The Berland Army is preparing for a large military parade. It is already decided that the soldiers participating in it will be divided into $ k $ rows, and all rows will contain the same number of soldiers. Of course, not every arrangement of soldiers into $ k $ rows is suitable. Heights of all soldiers in the same row should not differ by more than $ 1 $ . The height of each soldier is an integer between $ 1 $ and $ n $ . For each possible height, you know the number of soldiers having this height. To conduct a parade, you have to choose the soldiers participating in it, and then arrange all of the chosen soldiers into $ k $ rows so that both of the following conditions are met: - each row has the same number of soldiers, - no row contains a pair of soldiers such that their heights differ by $ 2 $ or more. Calculate the maximum number of soldiers who can participate in the parade.

The first line contains one integer $ t $ ( $ 1 \le t \le 10000 $ ) — the number of test cases. Then the test cases follow. Each test case begins with a line containing two integers $ n $ and $ k $ ( $ 1 \le n \le 30000 $ , $ 1 \le k \le 10^{12} $ ) — the number of different heights of soldiers and the number of rows of soldiers in the parade, respectively. The second (and final) line of each test case contains $ n $ integers $ c_1 $ , $ c_2 $ , ..., $ c_n $ ( $ 0 \le c_i \le 10^{12} $ ), where $ c_i $ is the number of soldiers having height $ i $ in the Berland Army.
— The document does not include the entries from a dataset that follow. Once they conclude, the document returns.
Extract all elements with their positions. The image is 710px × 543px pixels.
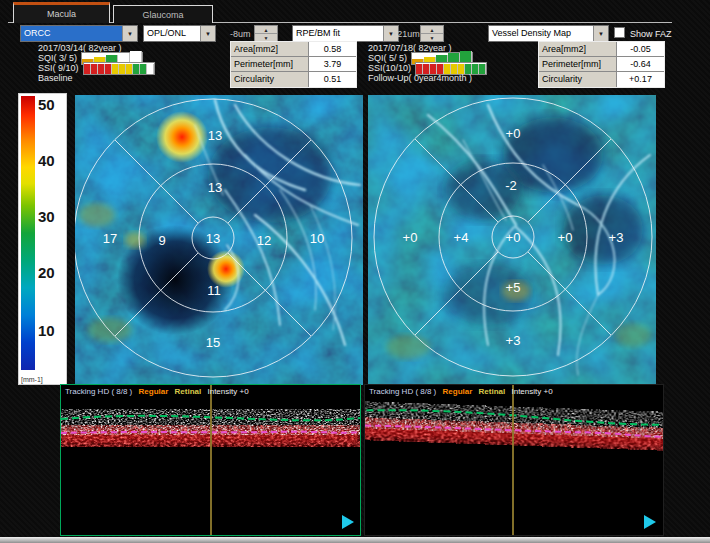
scan-type: Retinal	[175, 387, 202, 396]
colorbar-unit: [mm-1]	[21, 376, 43, 383]
sector-value-outer-top: +0	[506, 126, 521, 141]
play-button[interactable]	[644, 515, 656, 529]
colorbar-tick: 50	[38, 96, 66, 113]
followup-ssi-label: SSI(10/10)	[368, 63, 411, 73]
slab-select[interactable]: ORCC ▼	[20, 25, 138, 42]
followup-exam-header: 2017/07/18( 82year ) SQI( 5/ 5) SSI(10/1…	[368, 43, 487, 83]
bscan-header: Tracking HD ( 8/8 ) Regular Retinal Inte…	[65, 387, 249, 396]
tab-macula-label: Macula	[47, 9, 76, 19]
followup-sqi-label: SQI( 5/ 5)	[368, 53, 407, 63]
colorbar-tick: 10	[38, 322, 66, 339]
colorbar-tick: 40	[38, 152, 66, 169]
sector-value-outer-right: 10	[310, 231, 324, 246]
stat-label: Area[mm2]	[539, 42, 617, 56]
bscan-image	[365, 385, 663, 535]
tab-macula[interactable]: Macula	[13, 2, 110, 23]
stat-value: +0.17	[617, 72, 664, 87]
colorbar-gradient	[21, 96, 35, 370]
baseline-faz-stats: Area[mm2] 0.58 Perimeter[mm] 3.79 Circul…	[230, 41, 357, 88]
octa-image-baseline: 13 13 17 9 13 12 10 11 15	[75, 95, 363, 385]
sector-value-inner-left: +4	[454, 230, 469, 245]
tab-glaucoma[interactable]: Glaucoma	[113, 5, 213, 23]
sector-value-outer-bottom: 15	[206, 335, 220, 350]
bottom-divider	[0, 537, 710, 543]
reference-select-value: RPE/BM fit	[293, 26, 383, 41]
sector-value-outer-right: +3	[609, 230, 624, 245]
sector-value-outer-bottom: +3	[506, 333, 521, 348]
sector-value-inner-bottom: 11	[207, 283, 221, 298]
vessel-density-map-followup[interactable]: +0 -2 +0 +4 +0 +0 +3 +5 +3	[368, 95, 656, 385]
stat-label: Perimeter[mm]	[231, 57, 309, 71]
stepper-down-icon[interactable]: ▼	[421, 34, 443, 41]
lower-offset-label: +21um	[392, 29, 420, 39]
bscan-followup[interactable]: Tracking HD ( 8/8 ) Regular Retinal Inte…	[364, 384, 664, 536]
stat-label: Area[mm2]	[231, 42, 309, 56]
sector-value-inner-bottom: +5	[506, 280, 521, 295]
stepper-down-icon[interactable]: ▼	[255, 34, 277, 41]
stat-value: 0.51	[309, 72, 356, 87]
tab-strip: Macula Glaucoma	[8, 2, 672, 23]
followup-faz-stats: Area[mm2] -0.05 Perimeter[mm] -0.64 Circ…	[538, 41, 665, 88]
scan-mode: Regular	[139, 387, 169, 396]
stat-label: Circularity	[231, 72, 309, 87]
layer-select[interactable]: OPL/ONL ▼	[143, 25, 216, 42]
baseline-exam-header: 2017/03/14( 82year ) SQI( 3/ 5) SSI( 9/1…	[38, 43, 155, 83]
sector-value-center: 13	[206, 231, 220, 246]
intensity-value: Intensity +0	[511, 387, 552, 396]
sector-value-outer-top: 13	[208, 128, 222, 143]
stat-value: 3.79	[309, 57, 356, 71]
octa-comparison-screen: Macula Glaucoma ORCC ▼ OPL/ONL ▼ -8um ▲ …	[0, 0, 710, 543]
baseline-visit-label: Baseline	[38, 73, 73, 83]
stat-label: Perimeter[mm]	[539, 57, 617, 71]
stat-value: -0.05	[617, 42, 664, 56]
bscan-baseline[interactable]: Tracking HD ( 8/8 ) Regular Retinal Inte…	[60, 384, 361, 536]
vessel-density-colorbar: 50 40 30 20 10 [mm-1]	[18, 93, 67, 385]
sector-value-center: +0	[506, 230, 521, 245]
lower-offset-stepper[interactable]: ▲ ▼	[420, 25, 444, 42]
chevron-down-icon[interactable]: ▼	[593, 26, 608, 41]
show-faz-checkbox[interactable]	[614, 27, 625, 38]
stat-label: Circularity	[539, 72, 617, 87]
baseline-ssi-bar	[83, 62, 155, 75]
show-faz-label: Show FAZ	[630, 29, 672, 39]
tracking-status: Tracking HD ( 8/8 )	[369, 387, 436, 396]
bscan-header: Tracking HD ( 8/8 ) Regular Retinal Inte…	[369, 387, 553, 396]
baseline-ssi-label: SSI( 9/10)	[38, 63, 79, 73]
upper-offset-label: -8um	[230, 29, 251, 39]
bscan-position-line[interactable]	[512, 385, 514, 535]
sector-value-inner-right: 12	[257, 233, 271, 248]
octa-image-followup: +0 -2 +0 +4 +0 +0 +3 +5 +3	[368, 95, 656, 385]
map-type-select[interactable]: Vessel Density Map ▼	[488, 25, 609, 42]
stepper-up-icon[interactable]: ▲	[255, 26, 277, 34]
stat-value: -0.64	[617, 57, 664, 71]
scan-type: Retinal	[479, 387, 506, 396]
reference-select[interactable]: RPE/BM fit ▼	[292, 25, 399, 42]
chevron-down-icon[interactable]: ▼	[200, 26, 215, 41]
sector-value-outer-left: 17	[103, 231, 117, 246]
followup-visit-label: Follow-Up( 0year4month )	[368, 73, 472, 83]
scan-mode: Regular	[443, 387, 473, 396]
sector-value-outer-left: +0	[403, 230, 418, 245]
slab-select-value: ORCC	[21, 26, 122, 41]
sector-value-inner-right: +0	[558, 230, 573, 245]
baseline-sqi-label: SQI( 3/ 5)	[38, 53, 77, 63]
tracking-status: Tracking HD ( 8/8 )	[65, 387, 132, 396]
chevron-down-icon[interactable]: ▼	[122, 26, 137, 41]
stepper-up-icon[interactable]: ▲	[421, 26, 443, 34]
upper-offset-stepper[interactable]: ▲ ▼	[254, 25, 278, 42]
vessel-density-map-baseline[interactable]: 13 13 17 9 13 12 10 11 15	[75, 95, 363, 385]
map-type-select-value: Vessel Density Map	[489, 26, 593, 41]
sector-value-inner-top: -2	[505, 178, 517, 193]
colorbar-tick: 20	[38, 264, 66, 281]
stat-value: 0.58	[309, 42, 356, 56]
intensity-value: Intensity +0	[207, 387, 248, 396]
layer-select-value: OPL/ONL	[144, 26, 200, 41]
sector-value-inner-top: 13	[208, 180, 222, 195]
colorbar-tick: 30	[38, 208, 66, 225]
tab-glaucoma-label: Glaucoma	[142, 10, 183, 20]
bscan-image	[61, 385, 360, 535]
bscan-position-line[interactable]	[210, 385, 212, 535]
play-button[interactable]	[342, 515, 354, 529]
sector-value-inner-left: 9	[158, 233, 165, 248]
It is guaranteed that the sum of $ n $ over all test cases does not exceed $ 30000 $ .

For each test case, print one integer — the maximum number of soldiers that can participate in the parade.

Explanations for the example test cases: 1. the heights of soldiers in the rows can be: $ [3, 3, 3, 3] $ , $ [1, 2, 1, 1] $ , $ [1, 1, 1, 1] $ , $ [3, 3, 3, 3] $ (each list represents a row); 2. all soldiers can march in the same row; 3. $ 33 $ soldiers with height $ 1 $ in each of $ 3 $ rows; 4. all soldiers can march in the same row; 5. all soldiers with height $ 2 $ and $ 3 $ can march in the same row.